### Your assignment
Starting at the first line of the data, please print exactly those lines through the one that holds "wiegje toch iets", omitting every picture.

=== Excerpted records ===

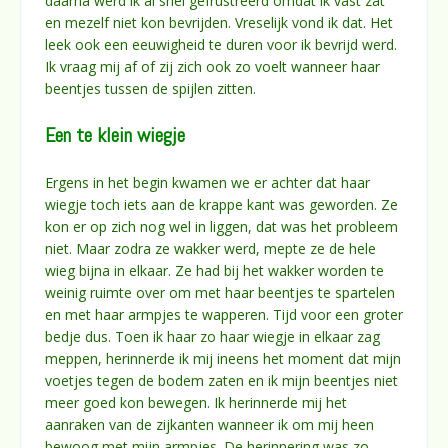
daarna werd ik al snel gefrustreerd omdat ik vast zat
en mezelf niet kon bevrijden. Vreselijk vond ik dat. Het
leek ook een eeuwigheid te duren voor ik bevrijd werd.
Ik vraag mij af of zij zich ook zo voelt wanneer haar
beentjes tussen de spijlen zitten.
Een te klein wiegje
Ergens in het begin kwamen we er achter dat haar
wiegje toch iets aan de krappe kant was geworden. Ze
kon er op zich nog wel in liggen, dat was het probleem
niet. Maar zodra ze wakker werd, mepte ze de hele
wieg bijna in elkaar. Ze had bij het wakker worden te
weinig ruimte over om met haar beentjes te spartelen
en met haar armpjes te wapperen. Tijd voor een groter
bedje dus. Toen ik haar zo haar wiegje in elkaar zag
meppen, herinnerde ik mij ineens het moment dat mijn
voetjes tegen de bodem zaten en ik mijn beentjes niet
meer goed kon bewegen. Ik herinnerde mij het
aanraken van de zijkanten wanneer ik om mij heen
bewoog met mijn armpjes. De herinnering was zo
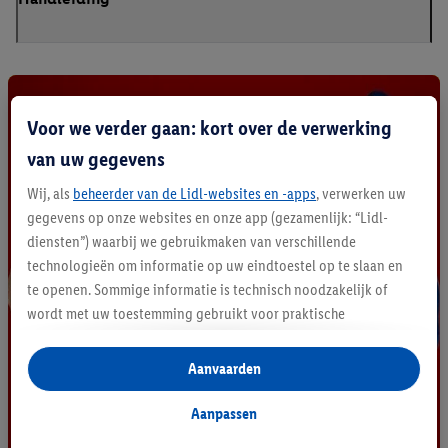
Voor we verder gaan: kort over de verwerking
van uw gegevens
Wij, als
beheerder van de Lidl-websites en -apps
, verwerken uw
gegevens op onze websites en onze app (gezamenlijk: “Lidl-
diensten”) waarbij we gebruikmaken van verschillende
technologieën om informatie op uw eindtoestel op te slaan en
te openen. Sommige informatie is technisch noodzakelijk of
wordt met uw toestemming gebruikt voor praktische
instellingen, om statistieken op te stellen of gepersonaliseerde
reclame binnen en buiten de Lidl-diensten aan te bieden. Als u
Aanvaarden
deelneemt aan het Lidl Plus-programma, worden voor deze
doeleinden eveneens gegevens over uw koopgedrag in de
Aanpassen
winkel verzameld.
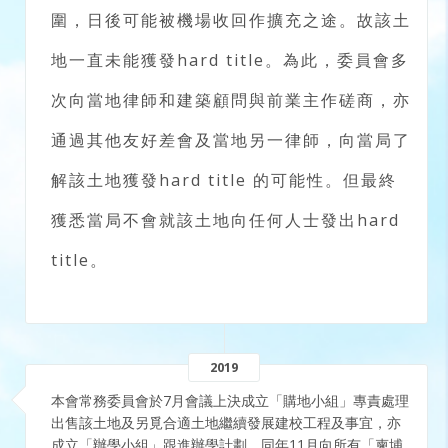
圍，日後可能被機場收回作擴充之途。故該土
地一直未能獲發hard title。為此，委員會多
次向當地律師和建築顧問與前業主作磋商，亦
通過其他友好差會及當地另一律師，向當局了
解該土地獲發hard title 的可能性。但最終
獲悉當局不會就該土地向任何人士發出hard
title。
2019
本會常務委員會於7月會議上決成立「購地小組」專責處理
出售該土地及另覓合適土地繼續發展建校工程及事宜，亦
成立「辦學小組」跟進辦學計劃。同年11月向所有「柬埔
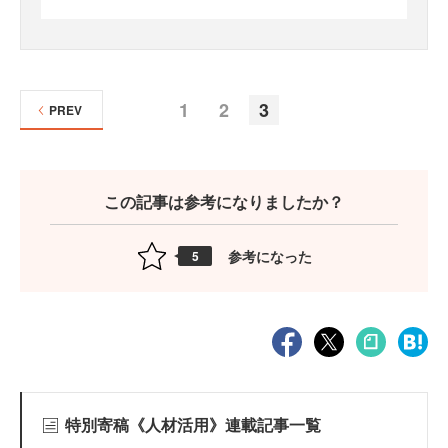
1
2
3
PREV
この記事は参考になりましたか？
参考になった
5
特別寄稿《人材活用》連載記事一覧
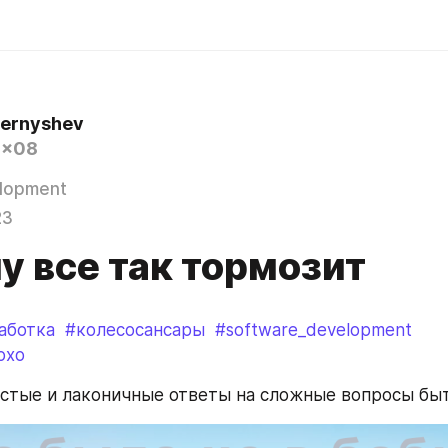
hernyshev
0x08
lopment
23
у все так тормозит
аботка
#колесосансары
#software_development
охо
стые и лаконичные ответы на сложные вопросы быт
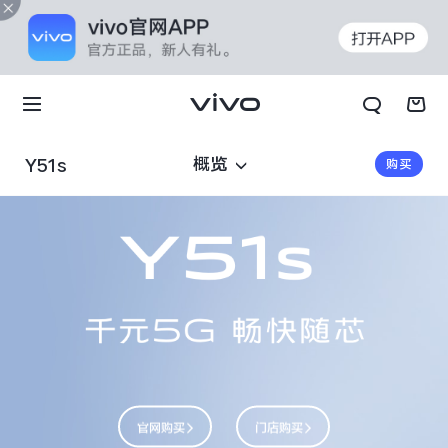
概览
Y51s
购买
X70t
X70 Pro+
官网购买
门店购买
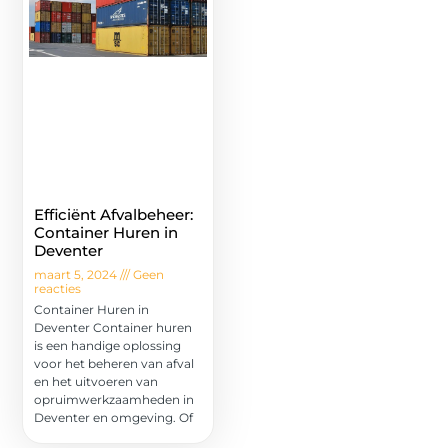
Efficiënt Afvalbeheer:
Container Huren in
Deventer
maart 5, 2024
Geen
reacties
Container Huren in
Deventer Container huren
is een handige oplossing
voor het beheren van afval
en het uitvoeren van
opruimwerkzaamheden in
Deventer en omgeving. Of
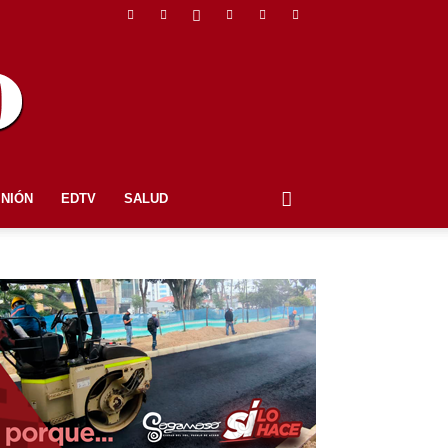
INIÓN
EDTV
SALUD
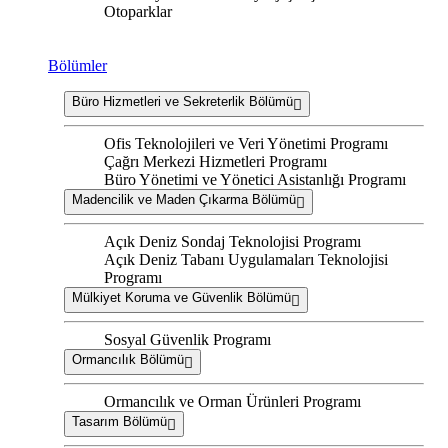
Otoparklar
Bölümler
Büro Hizmetleri ve Sekreterlik Bölümü
Ofis Teknolojileri ve Veri Yönetimi Programı
Çağrı Merkezi Hizmetleri Programı
Büro Yönetimi ve Yönetici Asistanlığı Programı
Madencilik ve Maden Çıkarma Bölümü
Açık Deniz Sondaj Teknolojisi Programı
Açık Deniz Tabanı Uygulamaları Teknolojisi
Programı
Mülkiyet Koruma ve Güvenlik Bölümü
Sosyal Güvenlik Programı
Ormancılık Bölümü
Ormancılık ve Orman Ürünleri Programı
Tasarım Bölümü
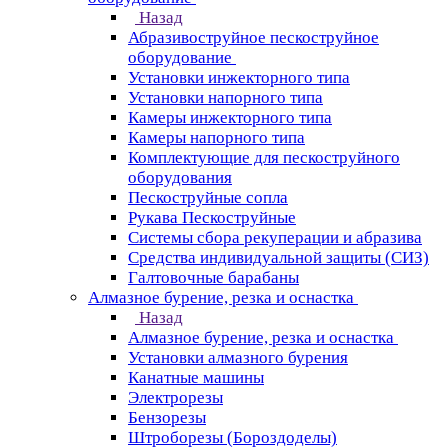
Назад
Абразивоструйное пескоструйное
оборудование
Установки инжекторного типа
Установки напорного типа
Камеры инжекторного типа
Камеры напорного типа
Комплектующие для пескоструйного
оборудования
Пескоструйные сопла
Рукава Пескоструйные
Системы сбора рекуперации и абразива
Средства индивидуальной защиты (СИЗ)
Галтовочные барабаны
Алмазное бурение, резка и оснастка
Назад
Алмазное бурение, резка и оснастка
Установки алмазного бурения
Канатные машины
Электрорезы
Бензорезы
Штроборезы (Бороздоделы)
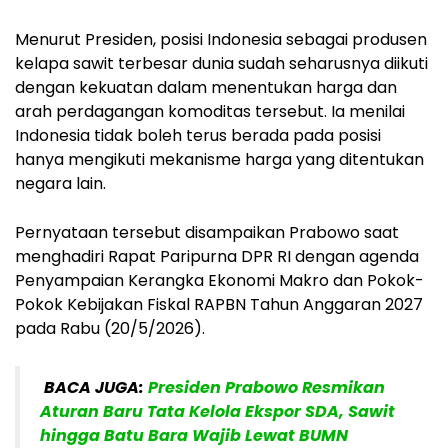
Menurut Presiden, posisi Indonesia sebagai produsen
kelapa sawit terbesar dunia sudah seharusnya diikuti
dengan kekuatan dalam menentukan harga dan
arah perdagangan komoditas tersebut. Ia menilai
Indonesia tidak boleh terus berada pada posisi
hanya mengikuti mekanisme harga yang ditentukan
negara lain.
Pernyataan tersebut disampaikan Prabowo saat
menghadiri Rapat Paripurna DPR RI dengan agenda
Penyampaian Kerangka Ekonomi Makro dan Pokok-
Pokok Kebijakan Fiskal RAPBN Tahun Anggaran 2027
pada Rabu (20/5/2026).
BACA JUGA:
Presiden Prabowo Resmikan
Aturan Baru Tata Kelola Ekspor SDA, Sawit
hingga Batu Bara Wajib Lewat BUMN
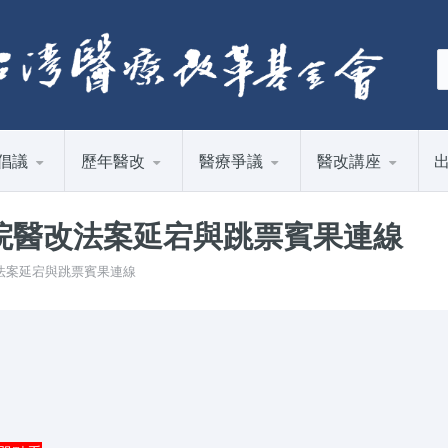
倡議
歷年醫改
醫療爭議
醫改講座
立院醫改法案延宕與跳票賓果連線
醫改法案延宕與跳票賓果連線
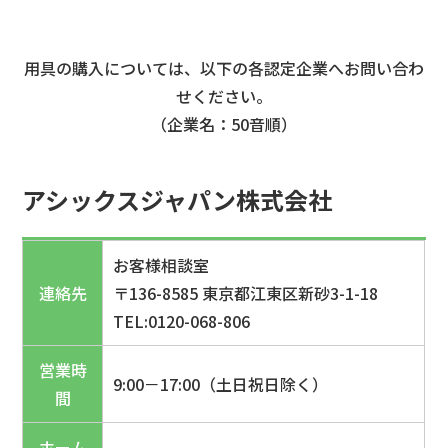
用具の購入については、以下の各認定企業へお問い合わ
せください。
（企業名：50音順）
アシックスジャパン株式会社
お客様相談室
連絡先
〒136-8585 東京都江東区新砂3-1-18
TEL:0120-068-806
営業時
9:00－17:00（土日祝日除く）
間
ホーム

===

### Completed task
daarna werd ik al snel gefrustreerd omdat ik vast zat
en mezelf niet kon bevrijden. Vreselijk vond ik dat. Het
leek ook een eeuwigheid te duren voor ik bevrijd werd.
Ik vraag mij af of zij zich ook zo voelt wanneer haar
beentjes tussen de spijlen zitten.
Een te klein wiegje
Ergens in het begin kwamen we er achter dat haar
wiegje toch iets aan de krappe kant was geworden. Ze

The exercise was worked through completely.